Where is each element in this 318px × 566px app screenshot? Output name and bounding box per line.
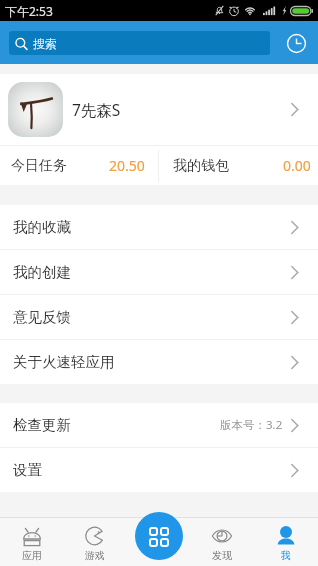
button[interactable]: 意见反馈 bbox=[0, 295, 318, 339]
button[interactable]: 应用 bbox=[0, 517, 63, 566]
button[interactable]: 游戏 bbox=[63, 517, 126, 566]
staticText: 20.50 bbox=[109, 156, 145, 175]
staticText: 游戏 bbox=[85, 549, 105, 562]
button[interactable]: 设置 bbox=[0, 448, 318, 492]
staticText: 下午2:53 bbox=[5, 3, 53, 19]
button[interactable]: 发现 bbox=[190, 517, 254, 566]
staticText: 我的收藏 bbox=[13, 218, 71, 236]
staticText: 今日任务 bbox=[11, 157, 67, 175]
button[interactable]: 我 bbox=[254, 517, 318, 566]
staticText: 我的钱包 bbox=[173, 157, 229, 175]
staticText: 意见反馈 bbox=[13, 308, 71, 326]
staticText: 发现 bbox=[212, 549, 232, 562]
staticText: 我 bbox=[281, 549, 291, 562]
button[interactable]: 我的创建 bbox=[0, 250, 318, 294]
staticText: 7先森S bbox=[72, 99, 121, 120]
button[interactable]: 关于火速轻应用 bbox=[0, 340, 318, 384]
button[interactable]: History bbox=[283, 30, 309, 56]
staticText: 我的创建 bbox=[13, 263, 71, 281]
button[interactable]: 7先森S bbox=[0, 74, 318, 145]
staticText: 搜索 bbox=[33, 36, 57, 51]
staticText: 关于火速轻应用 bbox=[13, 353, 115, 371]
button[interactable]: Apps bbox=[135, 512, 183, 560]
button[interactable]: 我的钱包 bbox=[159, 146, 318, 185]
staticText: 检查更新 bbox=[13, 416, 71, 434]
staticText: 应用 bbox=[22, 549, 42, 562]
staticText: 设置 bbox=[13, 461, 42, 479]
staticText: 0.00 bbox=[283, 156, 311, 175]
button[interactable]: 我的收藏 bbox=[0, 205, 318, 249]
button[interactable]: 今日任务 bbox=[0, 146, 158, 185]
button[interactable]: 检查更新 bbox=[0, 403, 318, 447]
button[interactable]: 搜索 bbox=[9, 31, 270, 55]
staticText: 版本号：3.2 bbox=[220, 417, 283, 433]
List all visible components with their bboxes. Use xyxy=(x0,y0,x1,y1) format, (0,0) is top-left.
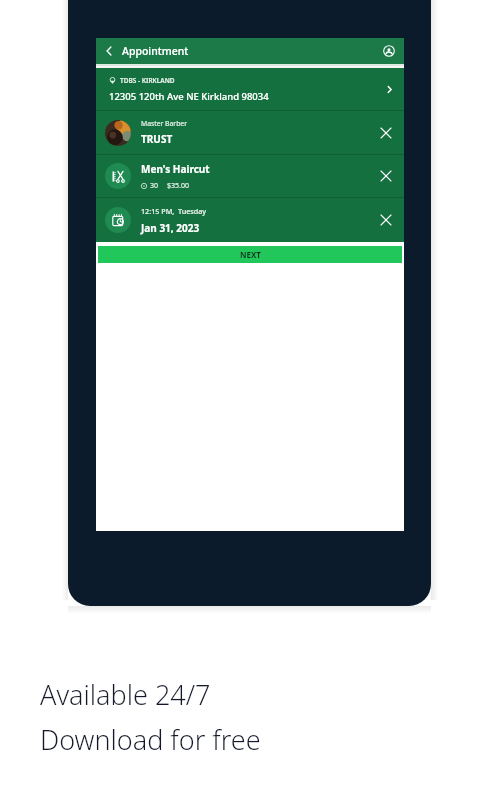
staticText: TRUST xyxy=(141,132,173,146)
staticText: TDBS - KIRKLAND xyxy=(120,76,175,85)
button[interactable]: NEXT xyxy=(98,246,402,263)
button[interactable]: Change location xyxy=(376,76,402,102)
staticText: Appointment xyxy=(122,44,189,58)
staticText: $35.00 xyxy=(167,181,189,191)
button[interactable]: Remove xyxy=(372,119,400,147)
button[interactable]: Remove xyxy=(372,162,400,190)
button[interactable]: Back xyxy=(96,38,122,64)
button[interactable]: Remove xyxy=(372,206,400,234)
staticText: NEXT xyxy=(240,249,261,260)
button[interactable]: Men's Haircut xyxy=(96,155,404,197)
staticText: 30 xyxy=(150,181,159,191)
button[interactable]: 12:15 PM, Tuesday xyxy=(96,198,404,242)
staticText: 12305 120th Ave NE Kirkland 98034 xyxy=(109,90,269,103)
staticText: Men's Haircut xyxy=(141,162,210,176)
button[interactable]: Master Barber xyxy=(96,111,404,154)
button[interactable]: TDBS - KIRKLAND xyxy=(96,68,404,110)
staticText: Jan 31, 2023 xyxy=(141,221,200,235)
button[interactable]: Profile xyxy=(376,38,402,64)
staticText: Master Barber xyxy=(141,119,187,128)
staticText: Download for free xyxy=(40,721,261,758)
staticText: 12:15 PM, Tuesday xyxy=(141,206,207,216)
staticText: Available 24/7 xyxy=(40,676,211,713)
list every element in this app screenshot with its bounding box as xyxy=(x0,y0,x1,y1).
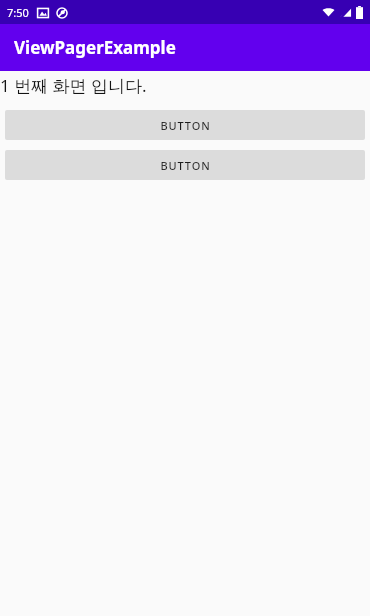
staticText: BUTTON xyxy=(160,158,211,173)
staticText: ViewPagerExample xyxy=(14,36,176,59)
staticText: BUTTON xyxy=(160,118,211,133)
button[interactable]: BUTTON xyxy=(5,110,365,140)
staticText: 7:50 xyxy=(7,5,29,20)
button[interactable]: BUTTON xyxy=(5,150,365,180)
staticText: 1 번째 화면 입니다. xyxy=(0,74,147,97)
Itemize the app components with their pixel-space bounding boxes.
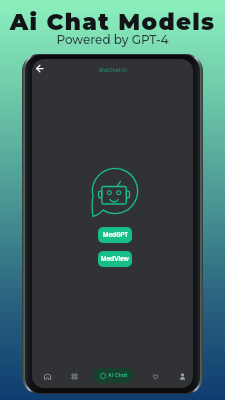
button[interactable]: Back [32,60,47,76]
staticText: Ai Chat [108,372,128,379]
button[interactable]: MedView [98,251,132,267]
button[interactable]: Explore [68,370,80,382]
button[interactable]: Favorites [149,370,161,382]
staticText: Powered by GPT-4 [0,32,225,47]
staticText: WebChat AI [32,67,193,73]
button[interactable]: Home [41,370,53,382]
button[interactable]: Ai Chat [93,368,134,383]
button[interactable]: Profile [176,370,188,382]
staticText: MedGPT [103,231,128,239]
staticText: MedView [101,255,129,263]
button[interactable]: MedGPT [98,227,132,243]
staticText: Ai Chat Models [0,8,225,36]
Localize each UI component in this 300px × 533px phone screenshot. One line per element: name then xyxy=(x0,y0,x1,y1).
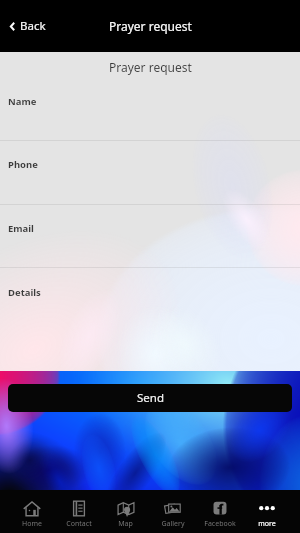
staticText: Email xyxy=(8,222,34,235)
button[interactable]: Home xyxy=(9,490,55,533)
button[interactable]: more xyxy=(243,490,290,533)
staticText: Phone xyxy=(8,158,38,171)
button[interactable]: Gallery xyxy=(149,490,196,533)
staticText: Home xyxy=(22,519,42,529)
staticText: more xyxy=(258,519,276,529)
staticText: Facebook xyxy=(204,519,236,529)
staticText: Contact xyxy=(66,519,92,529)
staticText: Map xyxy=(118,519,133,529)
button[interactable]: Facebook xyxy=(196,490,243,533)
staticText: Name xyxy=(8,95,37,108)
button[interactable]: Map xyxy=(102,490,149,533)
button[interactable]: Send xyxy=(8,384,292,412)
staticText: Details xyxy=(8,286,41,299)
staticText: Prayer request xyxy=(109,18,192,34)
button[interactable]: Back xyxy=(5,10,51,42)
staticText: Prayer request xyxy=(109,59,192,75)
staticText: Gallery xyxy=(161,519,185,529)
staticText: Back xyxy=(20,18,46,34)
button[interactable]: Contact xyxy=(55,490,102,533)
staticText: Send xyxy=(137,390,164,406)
_____
Print out the complete listing above exactly, dropping each image.

## Response to the task
Where is each element in this 318px × 566px app screenshot? Output name and bounding box per line.
button[interactable]: 意见反馈 bbox=[0, 295, 318, 339]
button[interactable]: 应用 bbox=[0, 517, 63, 566]
button[interactable]: 游戏 bbox=[63, 517, 126, 566]
staticText: 20.50 bbox=[109, 156, 145, 175]
staticText: 游戏 bbox=[85, 549, 105, 562]
button[interactable]: 设置 bbox=[0, 448, 318, 492]
staticText: 下午2:53 bbox=[5, 3, 53, 19]
button[interactable]: 发现 bbox=[190, 517, 254, 566]
staticText: 我的收藏 bbox=[13, 218, 71, 236]
staticText: 今日任务 bbox=[11, 157, 67, 175]
button[interactable]: 我 bbox=[254, 517, 318, 566]
staticText: 我的钱包 bbox=[173, 157, 229, 175]
staticText: 意见反馈 bbox=[13, 308, 71, 326]
staticText: 发现 bbox=[212, 549, 232, 562]
staticText: 我 bbox=[281, 549, 291, 562]
button[interactable]: 我的创建 bbox=[0, 250, 318, 294]
staticText: 7先森S bbox=[72, 99, 121, 120]
button[interactable]: 关于火速轻应用 bbox=[0, 340, 318, 384]
button[interactable]: History bbox=[283, 30, 309, 56]
staticText: 我的创建 bbox=[13, 263, 71, 281]
button[interactable]: 7先森S bbox=[0, 74, 318, 145]
staticText: 搜索 bbox=[33, 36, 57, 51]
staticText: 关于火速轻应用 bbox=[13, 353, 115, 371]
button[interactable]: Apps bbox=[135, 512, 183, 560]
button[interactable]: 我的钱包 bbox=[159, 146, 318, 185]
staticText: 检查更新 bbox=[13, 416, 71, 434]
staticText: 应用 bbox=[22, 549, 42, 562]
staticText: 设置 bbox=[13, 461, 42, 479]
staticText: 0.00 bbox=[283, 156, 311, 175]
button[interactable]: 我的收藏 bbox=[0, 205, 318, 249]
button[interactable]: 今日任务 bbox=[0, 146, 158, 185]
button[interactable]: 检查更新 bbox=[0, 403, 318, 447]
button[interactable]: 搜索 bbox=[9, 31, 270, 55]
staticText: 版本号：3.2 bbox=[220, 417, 283, 433]
List all visible components with their bboxes. Use xyxy=(x0,y0,x1,y1) format, (0,0) is top-left.
staticText: TRUST xyxy=(141,132,173,146)
staticText: TDBS - KIRKLAND xyxy=(120,76,175,85)
button[interactable]: NEXT xyxy=(98,246,402,263)
button[interactable]: Change location xyxy=(376,76,402,102)
staticText: Appointment xyxy=(122,44,189,58)
staticText: $35.00 xyxy=(167,181,189,191)
button[interactable]: Remove xyxy=(372,119,400,147)
button[interactable]: Remove xyxy=(372,162,400,190)
button[interactable]: Back xyxy=(96,38,122,64)
button[interactable]: Remove xyxy=(372,206,400,234)
staticText: NEXT xyxy=(240,249,261,260)
button[interactable]: Men's Haircut xyxy=(96,155,404,197)
staticText: 30 xyxy=(150,181,159,191)
button[interactable]: 12:15 PM, Tuesday xyxy=(96,198,404,242)
staticText: 12305 120th Ave NE Kirkland 98034 xyxy=(109,90,269,103)
staticText: Men's Haircut xyxy=(141,162,210,176)
button[interactable]: Master Barber xyxy=(96,111,404,154)
button[interactable]: TDBS - KIRKLAND xyxy=(96,68,404,110)
staticText: Jan 31, 2023 xyxy=(141,221,200,235)
button[interactable]: Profile xyxy=(376,38,402,64)
staticText: Master Barber xyxy=(141,119,187,128)
staticText: Download for free xyxy=(40,721,261,758)
staticText: 12:15 PM, Tuesday xyxy=(141,206,207,216)
staticText: Available 24/7 xyxy=(40,676,211,713)
list every element in this app screenshot with its bounding box as xyxy=(x0,y0,x1,y1).
staticText: BUTTON xyxy=(160,158,211,173)
staticText: ViewPagerExample xyxy=(14,36,176,59)
staticText: BUTTON xyxy=(160,118,211,133)
button[interactable]: BUTTON xyxy=(5,110,365,140)
staticText: 7:50 xyxy=(7,5,29,20)
button[interactable]: BUTTON xyxy=(5,150,365,180)
staticText: 1 번째 화면 입니다. xyxy=(0,74,147,97)
Itemize the app components with their pixel-space bounding boxes.
button[interactable]: Back [32,60,47,76]
staticText: Ai Chat [108,372,128,379]
button[interactable]: MedView [98,251,132,267]
button[interactable]: Explore [68,370,80,382]
button[interactable]: Favorites [149,370,161,382]
staticText: Powered by GPT-4 [0,32,225,47]
staticText: WebChat AI [32,67,193,73]
button[interactable]: Home [41,370,53,382]
button[interactable]: Ai Chat [93,368,134,383]
button[interactable]: Profile [176,370,188,382]
staticText: MedGPT [103,231,128,239]
staticText: MedView [101,255,129,263]
button[interactable]: MedGPT [98,227,132,243]
staticText: Ai Chat Models [0,8,225,36]
Localize each UI component in this 300px × 533px phone screenshot. One line per element: name then xyxy=(x0,y0,x1,y1).
staticText: Email xyxy=(8,222,34,235)
button[interactable]: Home xyxy=(9,490,55,533)
button[interactable]: more xyxy=(243,490,290,533)
staticText: Phone xyxy=(8,158,38,171)
button[interactable]: Gallery xyxy=(149,490,196,533)
staticText: Home xyxy=(22,519,42,529)
staticText: more xyxy=(258,519,276,529)
staticText: Facebook xyxy=(204,519,236,529)
staticText: Contact xyxy=(66,519,92,529)
staticText: Map xyxy=(118,519,133,529)
button[interactable]: Facebook xyxy=(196,490,243,533)
staticText: Name xyxy=(8,95,37,108)
button[interactable]: Map xyxy=(102,490,149,533)
button[interactable]: Send xyxy=(8,384,292,412)
staticText: Details xyxy=(8,286,41,299)
staticText: Prayer request xyxy=(109,18,192,34)
button[interactable]: Back xyxy=(5,10,51,42)
staticText: Prayer request xyxy=(109,59,192,75)
staticText: Gallery xyxy=(161,519,185,529)
staticText: Back xyxy=(20,18,46,34)
button[interactable]: Contact xyxy=(55,490,102,533)
staticText: Send xyxy=(137,390,164,406)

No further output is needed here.